I just got back from 10 days hanging out with two of my best friends at their house in The Hague and a bit of a mini-break we all went on to Milan. Despite the fact that I had five books with me and was in two non-English speaking countries, I still managed to buy about 23 books. And all but one of them were in English.
I’ve already shown you my excursion into a glorious heap of used books I found in The Hague. But I managed to find a few other things along the way as well.
First off was a dedicated English-language bookstore that is charming and cozy for browsing. After about 7 years of visiting it, however, it has finally dawned on me that it is really just charming and cosy. The stock seems geared at the twee and/or obvious with lots of Englishy nostalgia items like Penguin merch. I had a bunch of UK titles that aren’t out yet in the US that I was hoping to find and this store only had one of them, and only one copy at that. It’s not a bad store by any means, but feels a bit like they might be missing the opportunity to broaden their offerings and still sell books–particularly when compared to other English language sections at other Dutch bookstores.
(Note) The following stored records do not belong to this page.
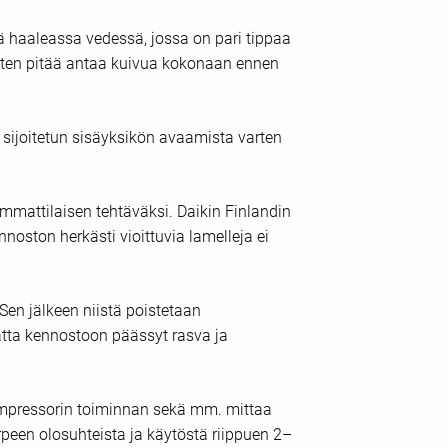
tä haaleassa vedessä, jossa on pari tippaa
inten pitää antaa kuivua kokonaan ennen
 sijoitetun sisäyksikön avaamista varten
ammattilaisen tehtäväksi. Daikin Finlandin
noston herkästi vioittuvia lamelleja ei
en jälkeen niistä poistetaan
atta kennostoon päässyt rasva ja
kompressorin toiminnan sekä mm. mittaa
rpeen olosuhteista ja käytöstä riippuen 2–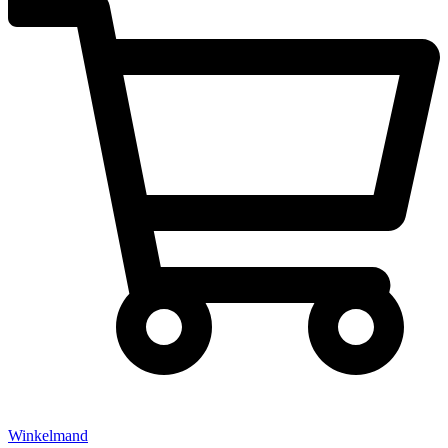
Winkelmand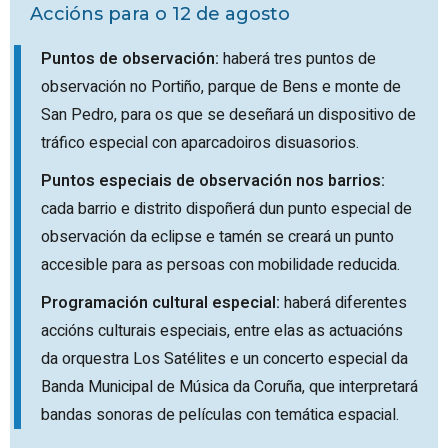
Accións para o 12 de agosto
Puntos de observación:
haberá tres puntos de
observación no
Portiño
,
parque de Bens
e
monte de
San Pedro
, para os que se deseñará un dispositivo de
tráfico especial con aparcadoiros disuasorios.
Puntos especiais de observación nos barrios:
cada barrio e distrito dispoñerá dun punto especial de
observación da eclipse e tamén se creará un punto
accesible para as persoas con mobilidade reducida.
Programación cultural especial:
haberá diferentes
accións culturais especiais, entre elas as actuacións
da orquestra
Los Satélites
e un concerto especial da
Banda Municipal de Música da Coruña, que interpretará
bandas sonoras de películas con temática espacial.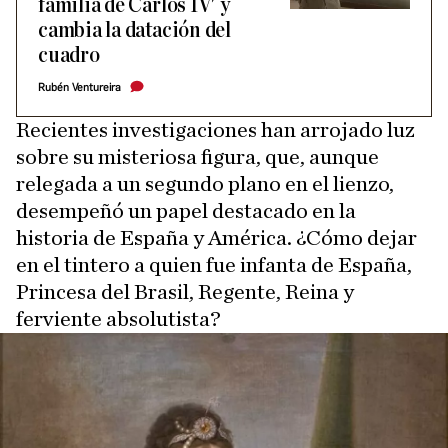
familia de Carlos IV' y
cambia la datación del
cuadro
Rubén Ventureira
Recientes investigaciones han arrojado luz
sobre su misteriosa figura, que, aunque
relegada a un segundo plano en el lienzo,
desempeñó un papel destacado en la
historia de España y América. ¿Cómo dejar
en el tintero a quien fue infanta de España,
Princesa del Brasil, Regente, Reina y
ferviente absolutista?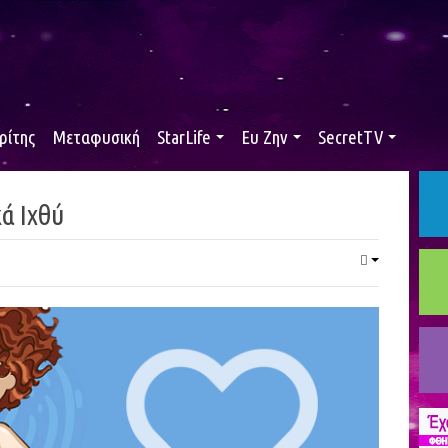
ρίτης
Μεταφυσική
StarLife
Ευ Ζην
SecretTV
ά Ιχθύ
I asked my friend who is Canadian but has been living Europe since 1992 and in The Hague for a decade to take me to a good Dutch bookstore. I had never been in one in my visits. He took me to Van Stockum Boekverkopers where I was very impressed by the aesthetics of the store. If I spoke Dutch it might be possible that it wasn’t very comprehensive, how could something so stylish without tall shelves be comprehensive. Still, I quite liked it. They had a decent English section but I didn’t buy anything.
And then we were off to Milan. Just inside the world famous Galleria we bumped into Rizzoli Books which was disappointing only because most of the stock was in another language. Although that might have been a good thing. God only knows how much I would have purchased.
I cooled my jets in the Tauschen Store in Milan while my friends were in search of espresso and a toilet. If I was rich and had a huge library with special slanted reading tables, I would buy lots of Tauschen Books which tend to be enormous.
We had some time before our bus left Milano Centrale for the airport so I popped into the extremely good bookstore at the station. They had a pretty big English section. Reminded me of the the time in 1992 when I was a poor student passing through Rome and ran out of reading material. I found a copy of The Razor’s Edge at the Rome train station. It was a cheap mass market edition that cost me a whopping $15. Did I mention I was poor and it was 1992? I still bought it though, I was desperate. I wasn’t desperate this time but I bought books like I was.
As if I wasn’t laden enough with books, I couldn’t resist browsing a bookstore at Schipol Airport on my way home.
I can’t help following up on my previous post about the used bookstore in the Hague with these photos.
If at this point you are thinking this post random and poorly written, it kind of is. I will blame jet lag.